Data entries
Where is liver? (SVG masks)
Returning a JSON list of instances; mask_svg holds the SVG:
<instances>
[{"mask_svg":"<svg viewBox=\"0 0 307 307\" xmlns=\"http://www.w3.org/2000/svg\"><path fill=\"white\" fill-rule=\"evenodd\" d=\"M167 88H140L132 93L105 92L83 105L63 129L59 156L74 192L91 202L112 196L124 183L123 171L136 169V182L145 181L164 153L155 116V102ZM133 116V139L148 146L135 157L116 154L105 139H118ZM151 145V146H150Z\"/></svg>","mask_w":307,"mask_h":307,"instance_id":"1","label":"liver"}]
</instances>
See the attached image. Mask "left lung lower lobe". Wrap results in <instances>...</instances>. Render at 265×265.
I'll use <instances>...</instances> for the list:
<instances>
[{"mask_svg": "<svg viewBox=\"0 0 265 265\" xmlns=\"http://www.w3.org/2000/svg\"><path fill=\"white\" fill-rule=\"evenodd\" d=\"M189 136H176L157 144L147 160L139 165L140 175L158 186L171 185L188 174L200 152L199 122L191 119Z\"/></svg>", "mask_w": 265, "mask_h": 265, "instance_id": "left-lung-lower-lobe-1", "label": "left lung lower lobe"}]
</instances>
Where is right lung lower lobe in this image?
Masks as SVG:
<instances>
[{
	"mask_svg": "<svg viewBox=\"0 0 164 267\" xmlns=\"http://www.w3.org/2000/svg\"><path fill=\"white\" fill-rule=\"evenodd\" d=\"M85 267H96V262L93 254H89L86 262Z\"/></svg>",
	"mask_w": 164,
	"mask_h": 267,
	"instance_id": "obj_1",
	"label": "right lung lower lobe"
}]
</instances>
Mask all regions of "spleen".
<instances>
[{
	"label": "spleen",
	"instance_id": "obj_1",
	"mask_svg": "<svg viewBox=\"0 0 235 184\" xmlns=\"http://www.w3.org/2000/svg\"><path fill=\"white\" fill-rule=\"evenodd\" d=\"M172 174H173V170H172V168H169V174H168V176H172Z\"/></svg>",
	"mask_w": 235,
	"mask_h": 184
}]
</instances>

What the task asks. Report only how many lines in the entries contain "liver".

Answer for the task. 2